Situationist ideas are still used all over the place; in texts, articles and agit-prop by radical groups as well as by an ever increasing army of academics, commentators and ‘theorists’ who demonstrably have nothing useful to say, but have nevertheless created a minor publishing industry which feeds on the SI (and has done so ever since its disbanding in 1972). They have sought to reduce the SI and its principal theorists to the status of cultural or artistic avant-gardists, precursors of punk or proto-post modernists; conveniently forgetting that the central point of their project was nothing less than total social revolution.

Link here

On Monday the Bingham Autonomia Group met for the first time to discuss Society of the Spectacle. As already mentioned I am hoping to keep up with them on this side of the water and try and chip in frequently with responses to the discussions which the group are having. For the first meeting the Bingham group discussed The Society of the Spectacle by Guy Debord (1968) and, from the notes, attempted to use this as an historical marker for upcoming discussions on Autonomia and Italian Politics in the 1970’s.


The spectacle

The spectacle is seemingly one of the most familiar of the idea’s developed in the text. However, I’d be inclined to agree with the opening quote that “a minor publishing industry” has developed surrounding The Situationist International’s (SI) ideas and the spectacle is perhaps both the most frequently used and the most frequently misinterpreted by commentators on the SI. From the first two chapters it becomes clear that, despite what some media theorists may wish to argue, the Spectacle is not a phenomenon limited solely to the visual sphere. Rather, it is the visible outcome of a concrete mode of production i.e. capitalism. Debord himself explicitly states that the spectacle is not merely a visual phenomenon.

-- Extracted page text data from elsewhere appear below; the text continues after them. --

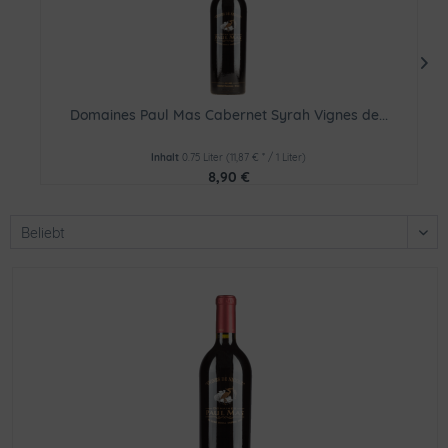
Domaines Paul Mas Cabernet Syrah Vignes de...
Inhalt
0.75 Liter
(11,87 € * / 1 Liter)
8,90 €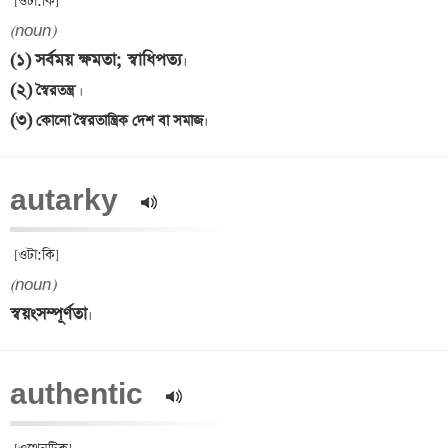
(noun)
(১)
সর্বময় ক্ষমতা; স্বাধিপত্য
(২)
 স্বৈরতন্ত্র 
(৩)
 কোনো স্বৈরতান্ত্রিক দেশ বা সমাজ
autarky  
(noun)
স্বয়ংসম্পূর্ণতা
authentic  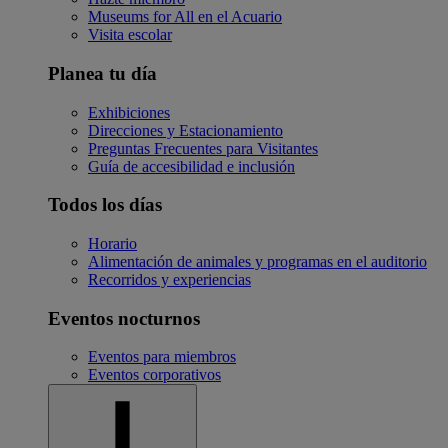
Museums for All en el Acuario
Visita escolar
Planea tu día
Exhibiciones
Direcciones y Estacionamiento
Preguntas Frecuentes para Visitantes
Guía de accesibilidad e inclusión
Todos los días
Horario
Alimentación de animales y programas en el auditorio
Recorridos y experiencias
Eventos nocturnos
Eventos para miembros
Eventos corporativos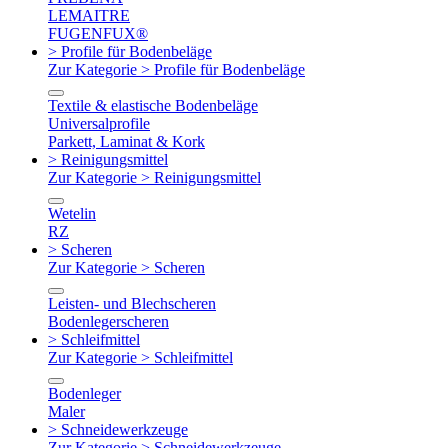
LEMAITRE
FUGENFUX®
> Profile für Bodenbeläge
Zur Kategorie > Profile für Bodenbeläge
Textile & elastische Bodenbeläge
Universalprofile
Parkett, Laminat & Kork
> Reinigungsmittel
Zur Kategorie > Reinigungsmittel
Wetelin
RZ
> Scheren
Zur Kategorie > Scheren
Leisten- und Blechscheren
Bodenlegerscheren
> Schleifmittel
Zur Kategorie > Schleifmittel
Bodenleger
Maler
> Schneidewerkzeuge
Zur Kategorie > Schneidewerkzeuge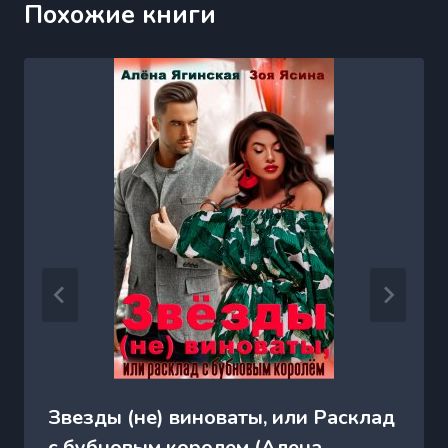
Похожие книги
Звезды (не) виноваты, или Расклад
с бубновым королем (Алена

The spectacle is not a collection of images, rather, it is a social relationship between people that is mediated by images.

(Thesis 4)

The alienation which occurs during the production of commodities is mirrored in the alienation experienced in a world organised both socially and politically around the production of these commodities.

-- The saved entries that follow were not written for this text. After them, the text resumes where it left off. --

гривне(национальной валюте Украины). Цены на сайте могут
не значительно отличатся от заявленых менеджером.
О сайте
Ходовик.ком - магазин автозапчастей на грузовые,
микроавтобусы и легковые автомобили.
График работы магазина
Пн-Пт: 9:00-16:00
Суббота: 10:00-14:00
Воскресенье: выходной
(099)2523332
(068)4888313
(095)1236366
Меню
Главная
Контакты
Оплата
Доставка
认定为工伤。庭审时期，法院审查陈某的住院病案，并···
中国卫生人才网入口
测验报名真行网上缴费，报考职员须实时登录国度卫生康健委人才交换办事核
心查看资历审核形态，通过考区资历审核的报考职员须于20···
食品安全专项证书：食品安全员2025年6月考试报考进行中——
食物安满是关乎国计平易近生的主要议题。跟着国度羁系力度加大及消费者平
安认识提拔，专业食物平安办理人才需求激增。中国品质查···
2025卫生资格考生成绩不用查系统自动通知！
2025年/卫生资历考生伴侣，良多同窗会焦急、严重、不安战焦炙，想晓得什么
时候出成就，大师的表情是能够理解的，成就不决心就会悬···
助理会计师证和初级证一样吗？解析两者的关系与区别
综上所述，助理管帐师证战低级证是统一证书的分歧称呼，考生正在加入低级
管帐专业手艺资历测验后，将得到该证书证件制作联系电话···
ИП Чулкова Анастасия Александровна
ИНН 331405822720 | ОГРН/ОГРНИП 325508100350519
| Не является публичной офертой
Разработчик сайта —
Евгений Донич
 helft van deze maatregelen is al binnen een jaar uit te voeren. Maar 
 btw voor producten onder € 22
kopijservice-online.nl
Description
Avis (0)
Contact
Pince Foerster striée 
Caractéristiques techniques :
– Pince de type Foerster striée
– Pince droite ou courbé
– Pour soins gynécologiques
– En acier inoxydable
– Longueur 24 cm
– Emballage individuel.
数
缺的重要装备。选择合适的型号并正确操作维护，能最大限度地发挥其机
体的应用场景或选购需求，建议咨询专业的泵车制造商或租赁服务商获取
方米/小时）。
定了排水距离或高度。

The text was written in the 1960’s, a moment in history when some parts of the world were (still) riding high on the Fordist mode of production and mass consumption was becoming generalised. It is at this moment in which everyday life became increasingly colonised and commodified by capital that the concept of the spectacle, a way of describing the pervasive alienation of humans within a world dominated by the commodity, was developed and gained theoretical traction. Indeed, many of the concepts in the book are as relevant, if not more, than at the time of publishing.

One of the questions which emerged from the Bingham groups discussion was “Is the unilateral function of mass media still true?”. Despite the decline of certain traditional models of mass media such as newspapers (certainly here in the UK) the structural functions of the spectacle are not tied to specific technologies but can be  reproduced in different forms. Whether opinions emanate from large printing presses or the world of web 2.0 (twitter, blogs and facebook) the spectacle, the “official language of generalised separation” (Theses 3) still has the possibility of being reproduced. The spectacle is a political not a technological phenomenon. The democratisation of the media via the internet does not necessarily lead to a challenge to the ideological strength of commodity society.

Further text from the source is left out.